As silly as it sounds to the layperson, the average-as-can-be starter Tyler Anderson that the M’s then picked up late last night from the Pirates is going to be twice as valuable as Graveman. He’ll make 10 or so starts, and throw twice as many innings. Unless he completely melts down. Maybe Graveman will, as well, in Houston, though. Who knows? That’s the thing with middling pitchers, which both of these guys are. You can get anything.
The question is whether Toro will be good enough in the coming years to justify the current Mariners roster burning effigies of Dipoto in the clubhouse. He might? His 2019 was very good, and then he didn’t have a minor league team to go to last year, so he was with the Astros probably a tad early, and it had an effect. Maybe this is all he’ll be in the majors. Maybe a chance to reset gets him back to 2019 form. How much better can you do for a guy like Graveman who had just been “a guy” before this season?
Whether the M’s miss or make the playoffs will depend on more than the 20 innings they would have gotten from Graveman. And Toro has something of a chance to be part of a consistent contender for years, which is the idea here and was the idea before the season that everyone in Seattle was on board with.

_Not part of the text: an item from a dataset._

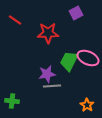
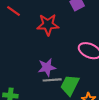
green trapezoid: (69, 61) -> (70, 85), moved

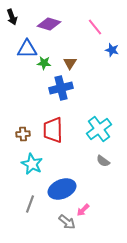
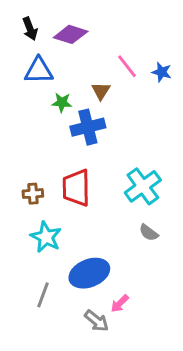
black arrow: (12, 17) -> (30, 29), moved
pink line: (95, 27) -> (127, 66), moved
green star: (44, 63) -> (62, 102), moved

I’m sure there are M’s fans who want to tell me there’s something magical about this team. And there may be, because they really aren’t good. They’re 10th in runs in the AL. 8th in starters’ ERA. They just happened to hit remarkably well with runners in scoring position, which we know now is basically a coincidence, and have fashioned a bullpen out of a collection of guys who got kicked out of bar bands around town and didn’t have anything else to do or anywhere to go. None of this suggests “sustainable.”
It does feel cold-hearted and too analytical in a game that’s suffered too much from that. It removes any emotion, which is supposed to be part of the experience. It perhaps queers the relationship between players and front office in a way that could be a problem down the road. It feels too spreadsheet, and not enough human. But that’s what a GM’s job is, especially for a rebuilding team like Seattle. And if the Mariners flatten out the last two months, the players will have just as much responsibility for it.

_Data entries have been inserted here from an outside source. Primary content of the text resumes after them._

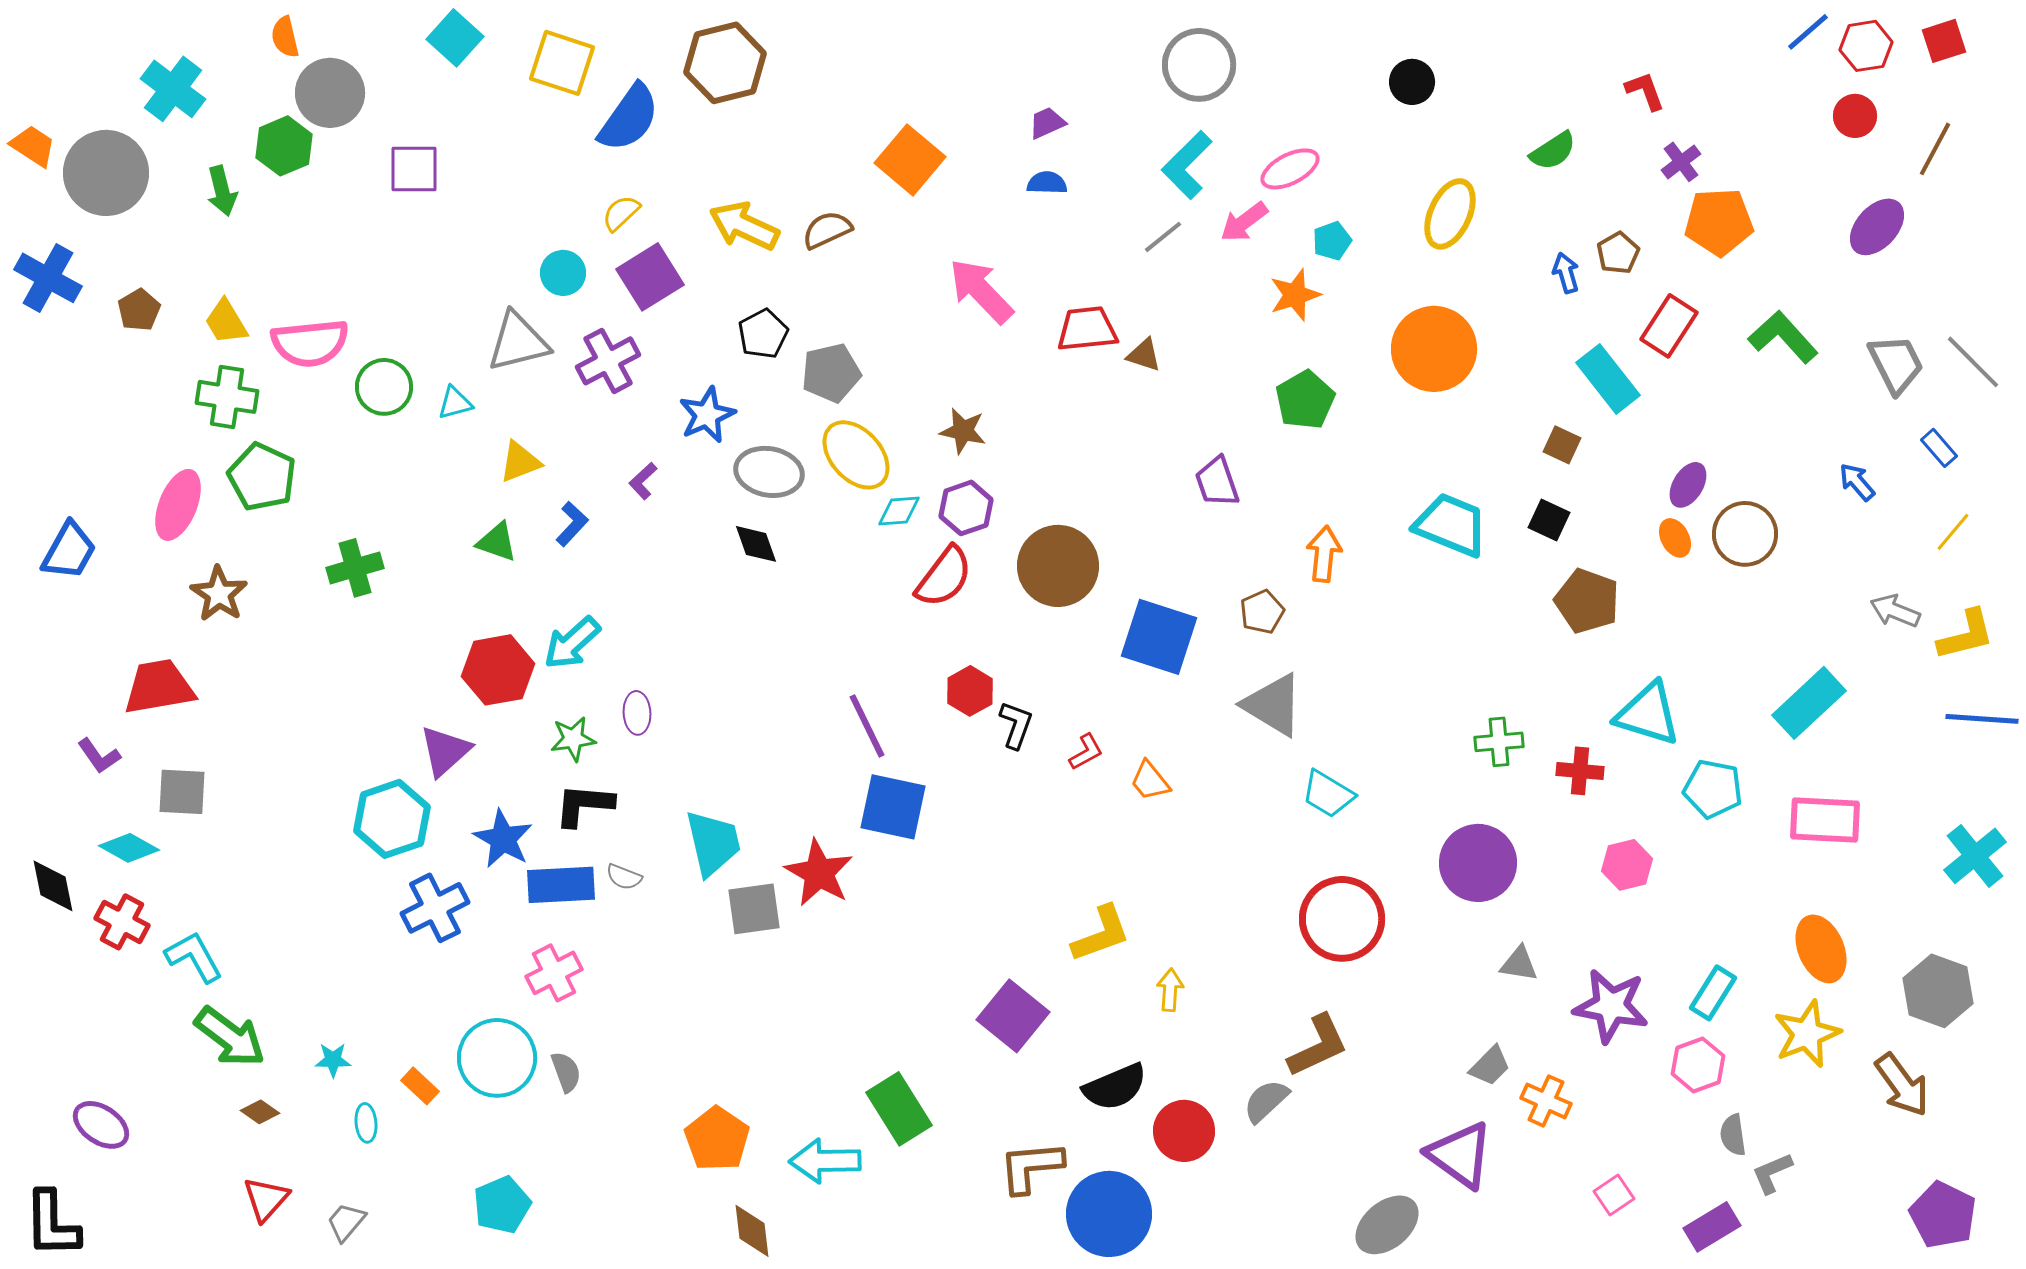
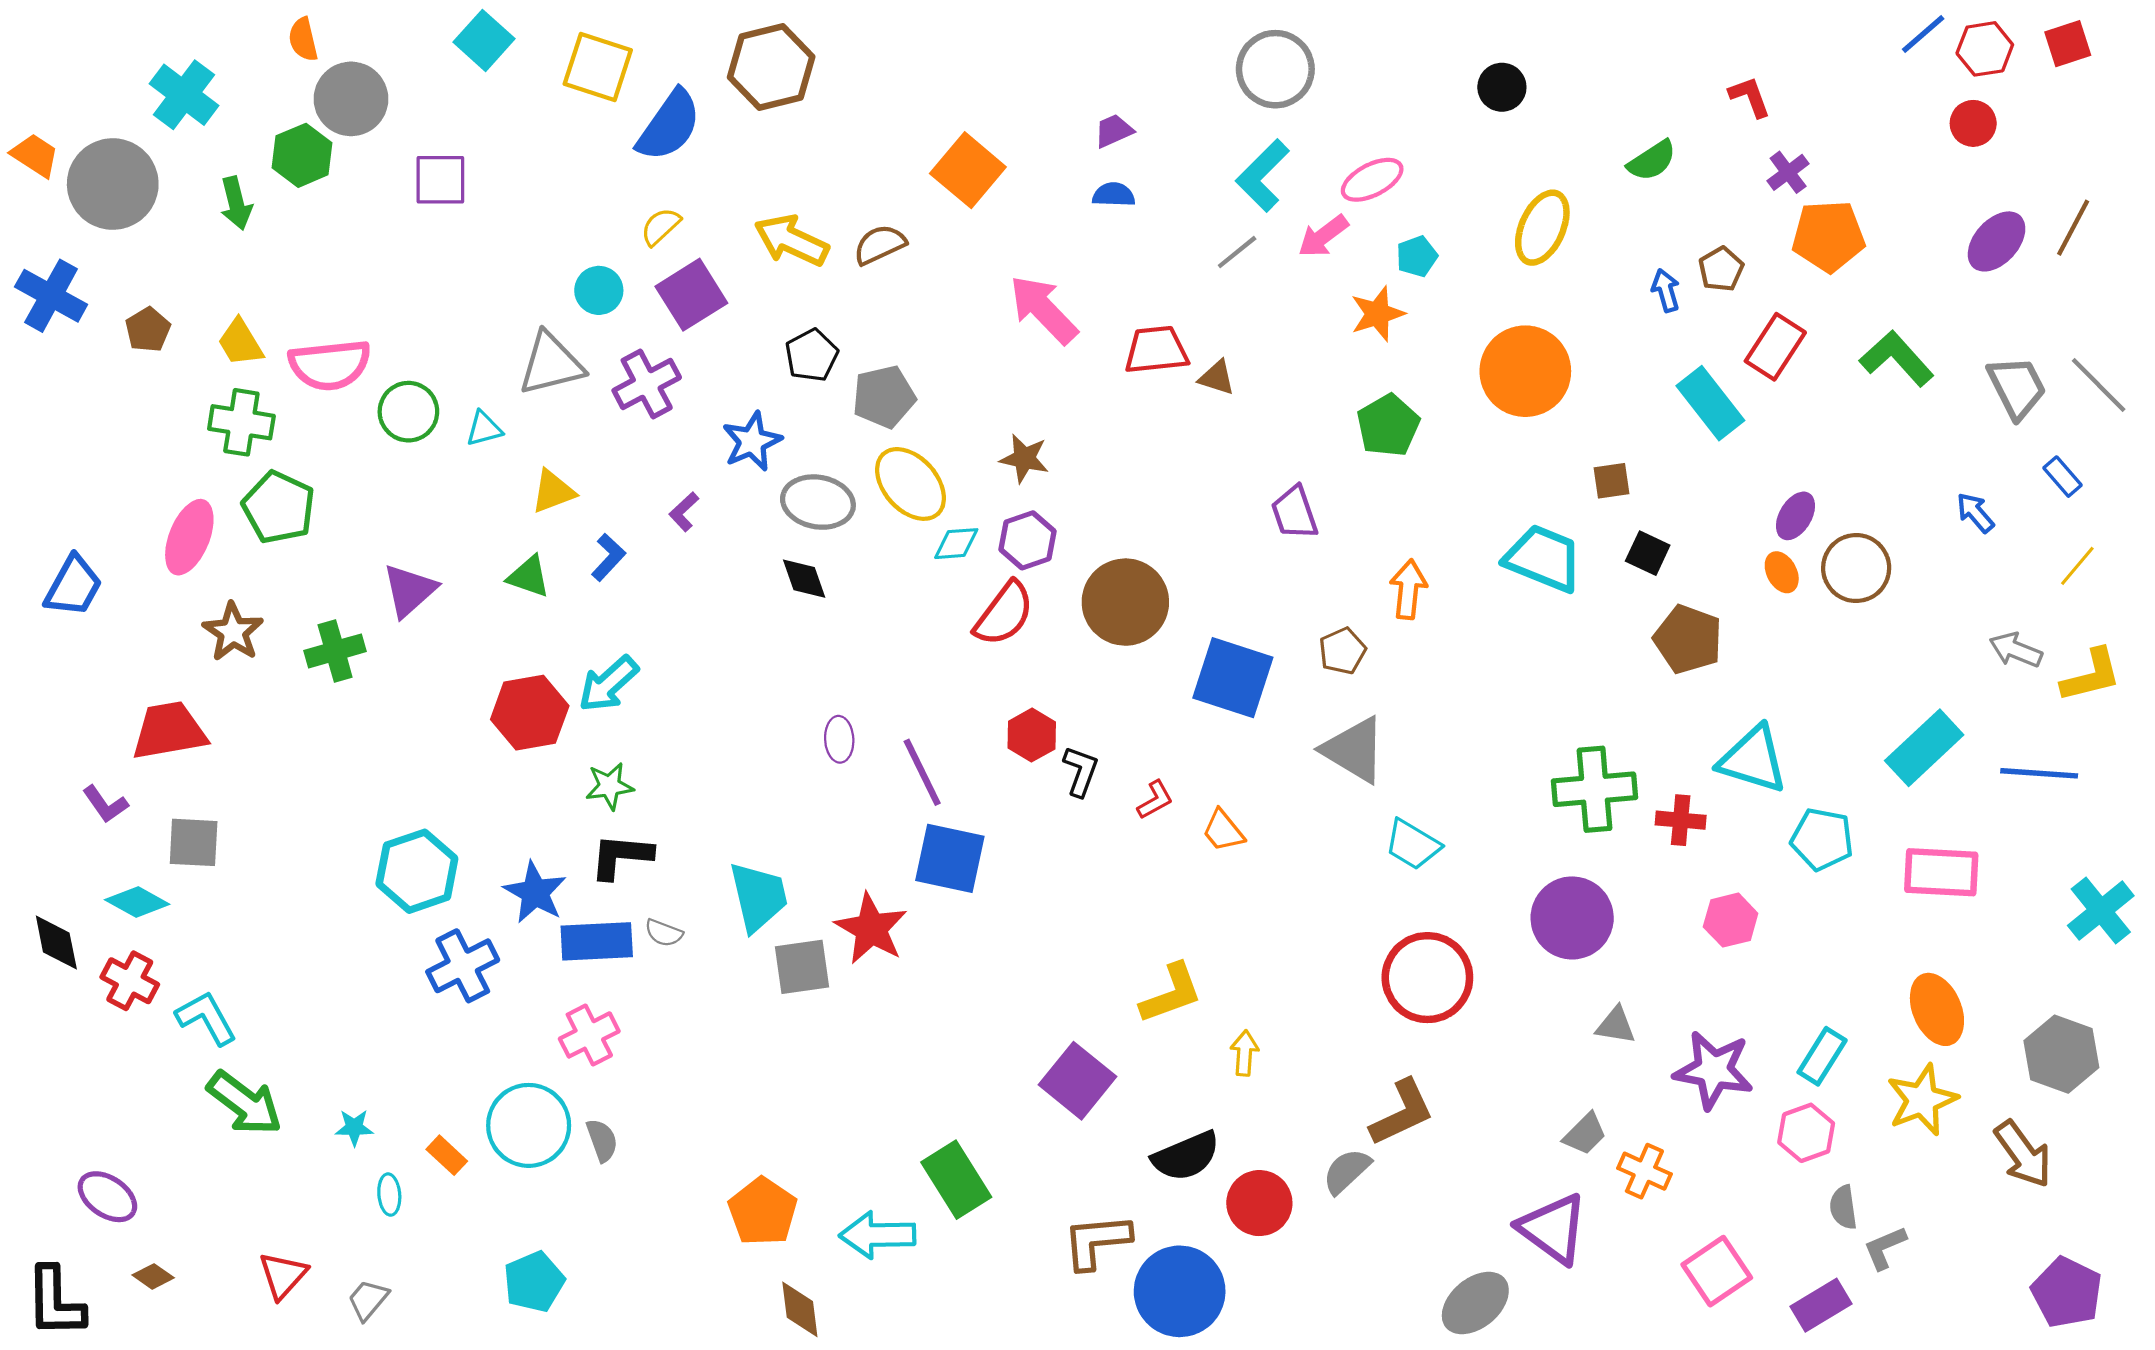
brown line: (1935, 149) -> (2073, 228), moved
brown square: (1562, 445) -> (1611, 481), moved, turned -33
green cross: (355, 568) -> (335, 651), moved
purple ellipse: (637, 713) -> (839, 739), moved
blue line: (1982, 719) -> (2039, 773), moved
green cross: (1499, 742) -> (1594, 789), size x1.6
purple triangle: (445, 751) -> (409, 590), moved
brown diamond: (260, 1112) -> (153, 1276), moved
pink square: (1614, 1195) -> (1717, 1271), size x1.6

My senior year of high school, I had what my baseball coach called the worst practice in the history of our school. I maintain it wasn’t totally my fault, as it was the first practice after spring break and I hadn’t slept or been close to sober in at least four days (strangely I didn’t go anywhere, but I didn’t need sunlight and beaches to destroy myself). No throw I made came within five yards of any of my intended targets. Even the freshman, backup shortstop was making fun of me, so I had to beat him with my glove before walking out of practice and saving everyone the trouble.
Basically, every throw I made looked like this from Cody Bellinger last night which gifted the Giants a 2-1 win:
It can happen to anyone. It binds us all, from the functional alcoholic on his couch writing this to a former MVP. That should be part of James Earl Jones’ speech in Field of Dreams.